Assigned task
When you return the data, keep every word exact and include none of the images.

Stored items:

= = =

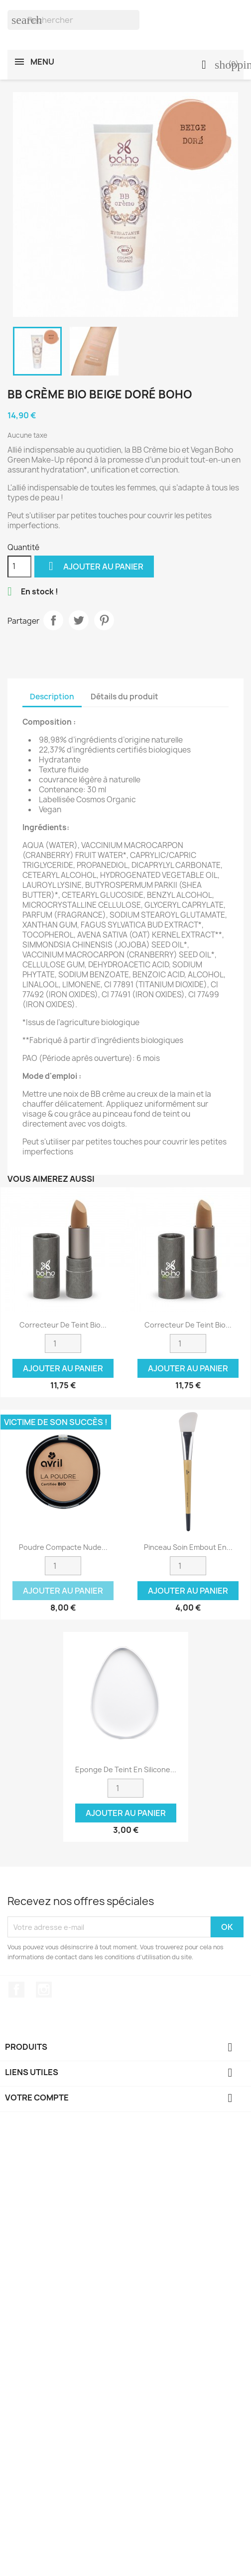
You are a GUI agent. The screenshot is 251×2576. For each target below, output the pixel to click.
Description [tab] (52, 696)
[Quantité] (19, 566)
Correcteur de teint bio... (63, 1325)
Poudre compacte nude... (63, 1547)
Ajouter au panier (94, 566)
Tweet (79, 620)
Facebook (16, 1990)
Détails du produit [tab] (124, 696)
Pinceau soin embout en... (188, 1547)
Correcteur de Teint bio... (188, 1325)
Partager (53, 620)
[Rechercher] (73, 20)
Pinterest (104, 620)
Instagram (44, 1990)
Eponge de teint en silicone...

= = =

Answer
You are a GUI agent. The screenshot is 251×2576. For each target below, output the pixel to click.
Description [tab] (52, 696)
[Quantité] (19, 566)
Correcteur de teint bio... (63, 1325)
Poudre compacte nude... (63, 1547)
Ajouter au panier (94, 566)
Tweet (79, 620)
Facebook (16, 1990)
Détails du produit [tab] (124, 696)
Pinceau soin embout en... (188, 1547)
Correcteur de Teint bio... (188, 1325)
Partager (53, 620)
[Rechercher] (73, 20)
Pinterest (104, 620)
Instagram (44, 1990)
Eponge de teint en silicone...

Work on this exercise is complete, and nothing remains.